What car brands would you own? Serious question.
Good question, and it's a hard problem, because, as you note, most automakers have done some questionable things at some point in their history. Some deliberate, some less so. I'm running into this problem in more and more places, and at some point will probably just end up maintaining the stuff I have indefinitely. A bunch of it's ancient anyway by most people's standards. As long as I can get parts...
However, I'll generally bias more against recent misbehavior. Ford's behavior in the 1970s has less impact on my decisions today than bizarre one-off QC failures and repair-hostile activities (yes, I know Ford screwed up roof glue, I expect they'll be a good bit more careful in years ahead about that sort of stuff).
I can say I currently have a Ford (1997 F350 CCLB diesel), a Chevy (2012 Volt), a Willys (1930 8-80D), two Urals (Russian sidecar bikes), and a Buell (2002 Blast). Plus a tractor (Ford 9N, ~1940 build date).
I object to repair-hostile vehicles (Tesla is a flagship here, John Deere's recent stuff also qualifies and I won't own that), and I object to "big data" style behavioral aggregation, so basically anything with an active cell modem needs to be nerfed before I'll consider it. I've not pulled the Volt's modem because it talks to towers that no longer exist, and Onstar is pre-collect-and-aggregate-all-the-surpluses-to-sell that most modern vehicles are taking advantage of. The new Roxor looks nice, just isn't street legal...

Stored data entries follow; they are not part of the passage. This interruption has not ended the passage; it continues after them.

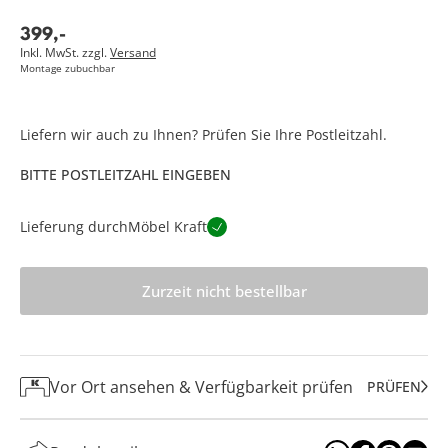
399
,
-
Inkl. MwSt. zzgl.
Versand
Montage zubuchbar
Liefern wir auch zu Ihnen? Prüfen Sie Ihre Postleitzahl.
BITTE POSTLEITZAHL EINGEBEN
Lieferung durch
Möbel Kraft
Zurzeit nicht bestellbar
Vor Ort ansehen & Verfügbarkeit prüfen
PRÜFEN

I hope to not have to worry about it for a long while at this point, but I don't mind Chevy's offerings in the EV space, once they replace the batteries in all the Bolts. I still prefer PHEVs, so if something happened that required replacing our Volt, I'd probably get a Gen 2 and pull the cell modem out of it. Otherwise, I just haven't been keeping close track. The Urals are... I mean, they're a Russian bike, based on a 1939 BMW, and they have a sidecar. They're ill behaved, cantankerous pains in the ass, but are mostly mechanical and straightforward.
VW knowingly cheated and broke a whole slew of laws with their emissions software.
VW played an interesting game, and I'm honestly not sure I object. It was a discussion that was worth having, certainly - is fuel consumption and CO2 emissions more or less important than NOx emissions, or should it be location based? NOx out in the middle of nowhere isn't (IMO) that big a deal if you trade off slightly higher NOx for significantly improved fuel burn, which they did.
Seems most car companies have done excessively crappy things (often to the level of criminality) every couple decades. Money and corruption…
Pretty much. Pick something you can maintain for the long haul and try not to replace vehicles often, I suppose.